::: RECORDS SUPPLIED :::
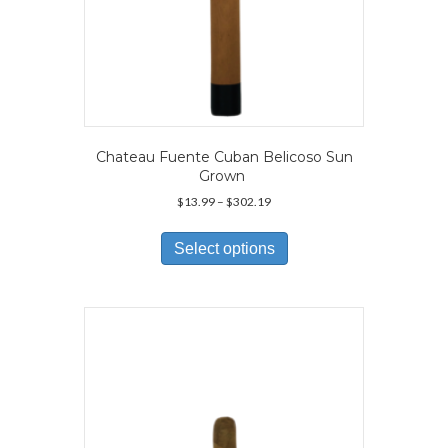
Chateau Fuente Cuban Belicoso Sun
Grown
Price
$
13.99
–
$
302.19
range:
This
$13.99
product
Select options
through
has
$302.19
multiple
variants.
The
options
may
be
chosen
on
the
:::
■ **BRIEF**: Please write every line above out exactly as given, except for any pictures.

■ **EXERCISE RESPONSE**:
Chateau Fuente Cuban Belicoso Sun
Grown
Price
$
13.99
–
$
302.19
range:
This
$13.99
product
Select options
through
has
$302.19
multiple
variants.
The
options
may
be
chosen
on
the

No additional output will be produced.